New biometrics standards for face-aware capture and image quality should help operational accuracy
Facial recognition performance in the field could soon be significantly improved by a pair of standards in development, as Patrick Grother, NIST biometric standards and testing lead, explained to a webinar audience of several hundred this week.
The ongoing development of the ISO/IEC 24358 face-aware capture specifications and ISO/IEC 29794-5 standard for face image quality were explained by Grother during day two of the International Face Performance Conference (IFPC) 2020.
There are a range of reasons why and situations in which these standards could be useful.
Improving image quality could help make presentation attack detection more widely applicable, Grother says, and a class of face-aware capture devices could also be programmed to upload images directly to issuing authorities to avoid potential risk of morphing spoofs.
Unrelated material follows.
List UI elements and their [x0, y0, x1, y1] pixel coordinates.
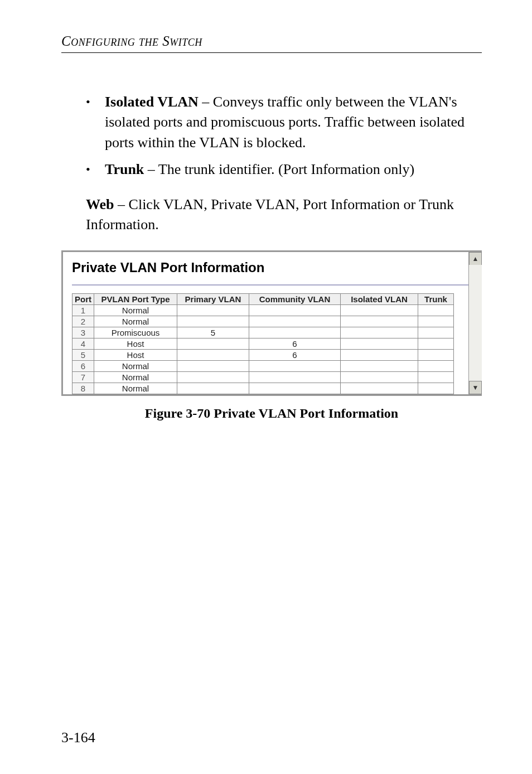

Higher resolution and lower compression are also desirable for addressing demographic issues or human review.
The standards do not proscribe solutions, but draw on existing work, such as on pose estimation.
Ensuring high-quality images could be achieved by specifying a requirement for machine-vision cameras with high pixel depth or sensitivity, or through closed-loop exposure control, in which parameters like gain are adjusted on the sensor.
“In its entirety this kind of project is aimed at giving to face capture at least as much maturity as fingerprint capture has; dedicated objects; dedicated signal processing, and iris recognition.”
Both of those biometric modalities have purpose-built sensors, but as Grother points out, most facial recognition is still performed “with cameras that know nothing about what they’re looking at.”
Multiple faces or image distortion can result.
The face-aware capture standard would impose static image requirements, and specify certain capabilities for the camera subsystem, including face detection, range estimation, pose estimation and illumination control. Smartphones often include computer vision capabilities to help their users take better photos, which Grother says proves that imaging far beyond the capabilities of a cheap, off the shelf webcam is possible despite cost and form factor constraints.
Higher-definition imaging is also desirable to cut down on false positive matches, without trading that improvement off for more false negative results. Familial relationships, and twins in particular are beyond the capacity of most algorithms to differentiate between, and comparisons within large datasets drawn from a single region likewise show a persistence of false positives, in line with the “broad homogeneity” effect discussed earlier in the conference.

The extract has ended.